Benzer şekilde, insanların gözünün içine baka baka bir hiç’i, dünyanın anlamıymış, uğrunda ölünecek bir şeymiş gibi gösterenleri görünce de aklıma benzer şeyler geliyor. Neden hâlâ ‘hayır’ diyemiyoruz? Neden hâlâ göz göre göre insanları ölüme götüren devletleri ve örgütleri sırtımızdan atamıyoruz? Neden insanın vahşiliğini değil de yaratıcılığını ortaya çıkartmıyoruz?
 
Marksçılıktan ayıran bizi bu değil mi? Yüzyıllarca, bir evrimsel mertebeye erişmeyi beklememize gerek yok, döngünün işlemesini ve yücelmeyi beklememize gerek yok. Hiç bir şeyi beklememize gerek yok.
 
Etrafımız aptallarla çevrili. İki bin yıl önce kimilerinin gördüğünü hâlâ göremiyorlar. Naif olmayalım değil mi, göstere göstere, göz göre göre, riyakarlıklarını sürdürüyorlar diyelim hadi. Ama anarşistler devlet kenesinden kurtarana dek toplumu, illa ki bir asalak olarak yaşayacaksa bu devlet, Tao Te Ching’de yazanlara bakalım ve sabrımızı eğitelim şimdilik. 
 
‘zorla öğretmenin
tao'ya ters olduğunu bildikleri için
ilk bilgeler tao'nun yolunu
öğretmeyi tasarlamadılar.
devletin önünde iki yol vardır.
ilki saman altından su yürüten kurnaz olup
halkı aldatmayı tasarlamaktır.
böyle yönetilirse,
halk kurnazlaşır,
ve yöneteni aldatmayı tasarlar.
ülkeyi yönetmenin ikinci yolu,
öyle içten pazarlıklı olmadan yönetmektir.

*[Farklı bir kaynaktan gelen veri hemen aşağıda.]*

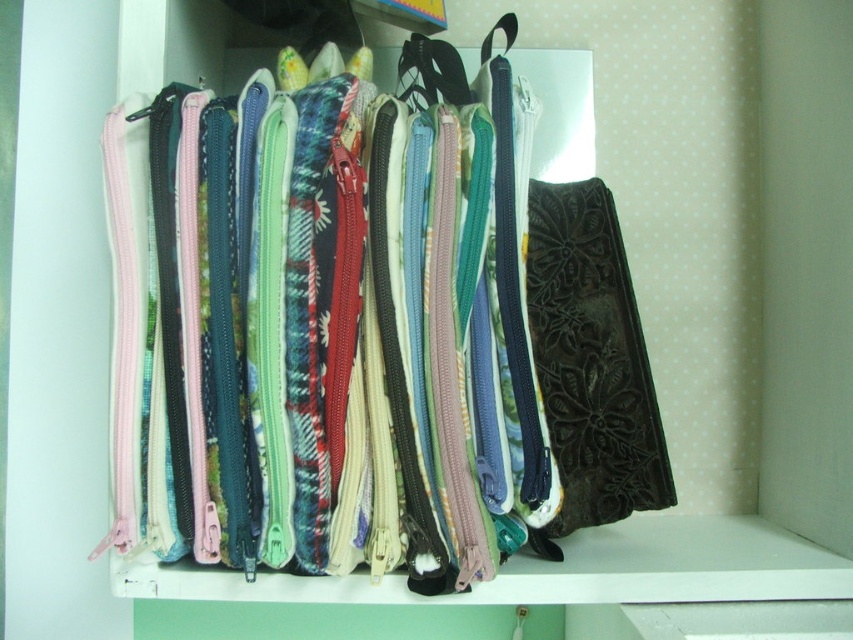 You are organizing a small storage shelf and have both the textured fabric zipper pouches at center and the matte black strap at center. If you want to place the smaller item in a narrow drawer, which one should you choose?

The matte black strap at center is smaller than the textured fabric zipper pouches at center, so you should choose the matte black strap at center for the narrow drawer.

You are organizing a small gift basket and need to choose between the velvet floral pouch at center and the matte black strap at center. Based on their sizes, which one would you pick to ensure it can hold more items?

The velvet floral pouch at center is larger in size than the matte black strap at center, so it can hold more items.

You are a customer trying to reach for the matte black strap at center while holding the velvet floral pouch at center. Can you comfortably hold both items at the same time without dropping either?

The velvet floral pouch at center and matte black strap at center are 8.26 inches apart. Since the distance between them is more than the typical hand span, you may struggle to hold both comfortably without dropping one.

erdemle yönetildikleri için
böyle yönetilenler gerçekten mutlu olur,
erdemli yönetim herkese karşı adildir
ve böylece birliği sağlar.’
 
ve
 
‘yararlı bir savaşçı
ne hiç yoktan kızgınlıkla
ne de öldürme arzusuyla hareket eder.
yenen kinci olmamalıdır.
efendilik tevazu ister.
eğer barış ve birlik diliyorsak
hasımlarımıza yaklaşımımız
üstünlük arzusundan arınmış olmalı
ve çekişme olmadan uygulanmalıdır.’
 
Tüm bu edebiyatı da bir kenara bırakalım. Tüm bu vahşet karşısında, ağızdan köpükler saçarak intikam yeminleri etmek değildir çözüm. Aynaya bakıp ‘Ne yaptım ben?’ demektir çözümün başlangıcı. Sana öl diyene, ‘Çok meraklıysan, bırak golf sopanı da sen git ölmeye’ demektir. Sana devrimi kana bulamayı önerenlere, ‘Bu mu ezilenlerin dayanışması senin kafanda?’ demektir.
 
Öte yandan, çok meraklıysan bir hiç uğruna ölmeye, çıkartırsın apoletlerini siper edersin gövdeni. Çok meraklıysan öldürmeye, alırsın bir atari, oturursun televizyon başına. Ama anlaşılan o ki, ben ‘hayır’ diyene dek, sen ‘hayır’ diyene dek, bizler bir avuç küstaha ‘hayır’ diyene dek, bu vahşet sürecek.
 
Peki bir hiç, nasıl her şey haline geldi? Bunun öyküsü seksen yıldır yazılmıyor mu? Askerine ölmeyi emreden, her isyanı kanla bastıran ve bastırdıktan sonra bile ‘yahu neden çıkmıştı bu isyan?’ diye bile sormayan bir zihniyetin ne üretmesini bekliyorduk?
 
Farkındayım, tüm klişe ve ajitatif argümanları bir yazıya sığdırdım. Sıradan tezlerle çok aşikar kimi realiteleri anlatmaya çalışır buldum kendimi. Filler tepişir, olan çimlere olur, şeklinde özetlenebilecek ruh halimi saklayamadım. Daha da trajik bir şekilde, bilgisayar ekranı karşısında, tuhaf bir güne başlarken, bir faydam olacağına inanacak kadar da saflaştım bir yazıyla.
 
Karamsarlığı iyi günlere saklayalım. Kim bilir, belki gün gelecek, Savaş ve Barış’ı Manço ailesinden anımsayacağız sadece Tolstoy’u dahi unutarak. Bu hayale nasıl ulaşabileceğimizin yolunu yordamını da, oturur konuşuruz. Dert mi?